Fundamentals of Fluid Mechanics Questions and Answers
 Question by AME536A Student My bad, I forgot to mention that I was referring to part b, or the proof for the particle path. I was already able to complete part A.
 10.10.21
For part (b), ask yourself this question: how would the PDE need to look like for $H$ to be conserved on a particule path? Then, set this new PDE to the energy conservation equation and equate terms and see where this leads you.
 Question by AME536A Student Is it a fair assumption to neglect the speed of the fluid flowing out of the tank for A6Q4? (We are given the volumetric flow rate, but it is not specified whether the liquid is water or something else, so the mass flow rate cannot be obtained from the volumetric flow rate, given the absence of a specified density.)
 10.11.21
I guess you mean A6Q3. If you can't determine velocity because not enough information is given, you'll need to assume that the kinetic energy is small. Just make sure you state your assumptions correctly.

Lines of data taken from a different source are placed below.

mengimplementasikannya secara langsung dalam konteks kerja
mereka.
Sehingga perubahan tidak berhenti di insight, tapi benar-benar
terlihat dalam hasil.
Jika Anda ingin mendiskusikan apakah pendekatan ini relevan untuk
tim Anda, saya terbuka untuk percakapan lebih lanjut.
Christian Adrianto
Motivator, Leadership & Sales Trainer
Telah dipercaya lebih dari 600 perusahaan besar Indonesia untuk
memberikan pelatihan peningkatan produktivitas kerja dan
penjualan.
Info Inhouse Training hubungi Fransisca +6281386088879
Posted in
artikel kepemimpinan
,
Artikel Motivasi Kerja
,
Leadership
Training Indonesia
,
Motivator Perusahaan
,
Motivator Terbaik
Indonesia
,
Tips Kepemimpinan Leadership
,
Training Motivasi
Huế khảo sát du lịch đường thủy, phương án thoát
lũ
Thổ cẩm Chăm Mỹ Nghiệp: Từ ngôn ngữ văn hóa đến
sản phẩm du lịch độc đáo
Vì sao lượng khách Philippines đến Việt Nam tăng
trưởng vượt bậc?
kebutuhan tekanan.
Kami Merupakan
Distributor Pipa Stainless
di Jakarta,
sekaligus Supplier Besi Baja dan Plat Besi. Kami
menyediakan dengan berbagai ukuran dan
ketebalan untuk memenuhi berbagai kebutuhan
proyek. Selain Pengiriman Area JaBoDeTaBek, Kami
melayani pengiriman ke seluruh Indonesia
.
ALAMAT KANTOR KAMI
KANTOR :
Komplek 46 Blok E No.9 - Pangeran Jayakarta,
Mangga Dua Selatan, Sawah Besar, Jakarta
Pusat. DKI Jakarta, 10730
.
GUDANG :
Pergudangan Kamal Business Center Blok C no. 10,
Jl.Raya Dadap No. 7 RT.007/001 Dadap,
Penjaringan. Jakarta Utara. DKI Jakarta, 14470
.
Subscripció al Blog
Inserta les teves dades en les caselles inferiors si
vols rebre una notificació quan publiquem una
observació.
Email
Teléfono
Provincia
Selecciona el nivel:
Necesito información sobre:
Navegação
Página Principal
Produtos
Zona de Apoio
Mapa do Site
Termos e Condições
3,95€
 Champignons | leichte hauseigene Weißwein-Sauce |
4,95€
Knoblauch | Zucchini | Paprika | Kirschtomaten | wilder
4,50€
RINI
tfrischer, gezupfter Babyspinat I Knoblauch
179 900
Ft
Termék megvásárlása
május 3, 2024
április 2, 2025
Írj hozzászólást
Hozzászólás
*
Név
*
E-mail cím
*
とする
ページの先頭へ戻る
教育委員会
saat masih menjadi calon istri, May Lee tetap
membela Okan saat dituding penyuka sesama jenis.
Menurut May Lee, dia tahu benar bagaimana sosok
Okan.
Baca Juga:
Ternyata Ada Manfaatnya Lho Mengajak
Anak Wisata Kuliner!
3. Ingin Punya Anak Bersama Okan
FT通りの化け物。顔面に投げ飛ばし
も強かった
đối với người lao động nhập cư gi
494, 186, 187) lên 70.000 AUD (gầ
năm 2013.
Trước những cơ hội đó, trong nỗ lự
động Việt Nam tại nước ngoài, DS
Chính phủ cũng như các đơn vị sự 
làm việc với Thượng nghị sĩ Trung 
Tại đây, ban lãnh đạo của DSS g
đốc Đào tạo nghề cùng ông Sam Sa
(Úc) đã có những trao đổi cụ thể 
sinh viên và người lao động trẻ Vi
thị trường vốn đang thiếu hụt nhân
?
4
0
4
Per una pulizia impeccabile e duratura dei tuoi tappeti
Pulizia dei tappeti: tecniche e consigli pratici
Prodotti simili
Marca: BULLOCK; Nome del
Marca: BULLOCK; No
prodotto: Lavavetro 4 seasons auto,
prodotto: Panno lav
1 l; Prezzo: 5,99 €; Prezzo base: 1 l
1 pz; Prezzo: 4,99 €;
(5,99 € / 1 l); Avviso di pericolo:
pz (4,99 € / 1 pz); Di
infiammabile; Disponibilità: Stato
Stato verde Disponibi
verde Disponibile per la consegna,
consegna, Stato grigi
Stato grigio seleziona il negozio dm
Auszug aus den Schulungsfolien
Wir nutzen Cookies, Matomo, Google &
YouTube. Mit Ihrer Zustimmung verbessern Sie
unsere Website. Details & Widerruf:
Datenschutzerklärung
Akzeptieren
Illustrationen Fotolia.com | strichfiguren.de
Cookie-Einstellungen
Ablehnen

 Question by AME536A Student For A6Q3 part b, after I expand the differentials and regroup the common terms, I end up with this equation: $$dm_{a}(e_{a}-h_{R}) + dm_{w}(e_{w}+h_{w}) + m_ade_a + m_wde_w = 0$$ This would imply that there are 4 integrals to be solved, and that they will all contain terms that cannot be integrated in the respective integrals (e.g. $e_a$ will be present in the integrals of $dm_a$. $dm_w$ and $de_w$). I think I am a bit confused if I am on the right track as that seems mathematically incoherent. Would you be able to provide any feedback? Thank you
 10.12.21
Hint. For a liquid, $e=h=cT$ with $c$ a constant. For a liquid, the temperature can not change in time unless there is heat transfer to the liquid because the liquid is incompressible. Thus, in this case because there is no heat transfer, the temperature of the liquid will not vary.
 Question by AME536A Student I see. That would get rid of the $dcT$ terms, but I still have an equation that includes multiple terms in the wrong integrals. If I substitute h=e=cT, I get: $$dm_a(e_a-h_R)+dm_w(2cT) + m_a de_a + m_wd(cT) = 0$$ I understant that the dcT term will go to zero as $T_1 = T_2$, but if I now multiply everything by $$\frac{1}{(e_a-h_R)(2cT)(m_a)(m_w)}$$, I get unwanted terms like $e_a$ or $cT$ in different integrals, and that does not allow me to evaluate all of them as they will act as constants in all the integrals that are in terms of other variables. For example in this $$\int_{m_{a1}}^{m_{a2}} \frac{dm_a}{(2cT)(m_a)(m_w)}$$ $m_w$ would be treated as constant and it would never cancel out with other terms in different integrals. Am I missing something else?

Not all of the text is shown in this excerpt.